The Magnificent Seven
is director Antoine Fuqua’s remake of the classic tale first put to cinema in
the Akira Kurosawa masterpiece Seven
Samurai. This follows in a rich history of remakes of that film, including
being a namesake remake of the John Sturges Magnificent
Seven from 1960. In this story we follow Chisolm (Denzel Washington) as he
sets up a team of various gunslingers and warriors after agreeing to protect a
town that is being terrorized by Bartholomew Bogue (Peter Sarsgaard) and his
gang. This film is distinct from all those previous versions with largely new
characters and an action packed conclusion that makes this one of the most fun
westerns we’ve seen in years.
This film has a lot of strengths, the first and paramount of
which is its success in furthering the material. Although this ties to a
weakness, I actually thought this film did what a remake should do by bringing
something genuinely new to the table. Seven
Samurai is one of the most complete and great films ever, but it has a slow
and deliberate pace that makes it more difficult to watch and get invested in. The Magnificent Seven (1960) is a film
that has great characterization and personality but lacks in the quality of its
action climax. This new iteration has some weaknesses in characterization
(which I will get to) but brings an action cinematography, pacing, and stunt
work that makes it tonnes of fun to watch and will make it a lasting film in
the canon of these films.
Another real strength of this film is the personality that emanates
from the actors in this film. Every member of the Magnificent Seven (Denzel
Washington, Chris Pratt, Byung-hun Lee, Ethan Hawke, Vincent D’Onofrio, Manuel
Garcia-Rulfo, and Martin Sensmeier) gives you some reason to get invested in
them just by how charming, intriguing, or epic they are portrayed as
characters. They certainly do lack emotional layers, but what they do bring is
a magnetic screen presence that was absolutely captivating.

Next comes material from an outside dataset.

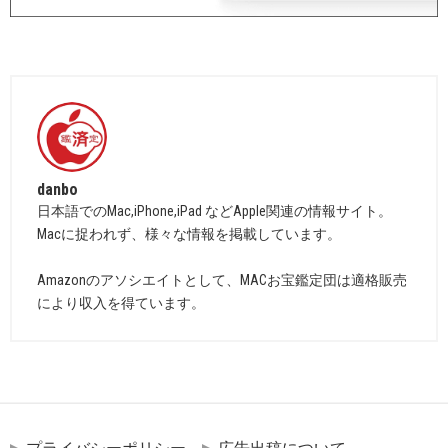
danbo
日本語でのMac,iPhone,iPad などApple関連の情報サイト。
Macに捉われず、様々な情報を掲載しています。
Amazonのアソシエイトとして、MACお宝鑑定団は適格販売
により収入を得ています。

The last real strength of the film I want to call out is the
directing and cinematography. Fuqua clearly does a great job getting everything
together and his work with cinematographer Mauro Fiore led to some excellent
shot design that is a strikingly brilliant in modern western cinema.
This new version of The
Magnificent Seven has some serious weaknesses though and fails to build on a lot of the core emotional and character layers from the earlier versions.
Unlike the 1960 version, this film deviates far from Seven Samurai, and even the 1960 film, by using completely
different characters with different stereotypical personalities. Although there
are some benefits from this, the film doesn’t do much from there and the
emotional core and layers of character that existed in those films were
completely absent in this one. Everyone is very thinly developed (if they get
developed at all) and many of the emotional moments in the film don’t land and
you don’t care that much about any of their eventual fates.
I also thought there were many points of dialogue, and other plot points, that felt really overly convenient and took me out of the film. It also demonstrates some of the starkest examples of “plot armor” I’ve seen in a long time which did make parts of it feel a little bit irrelevant.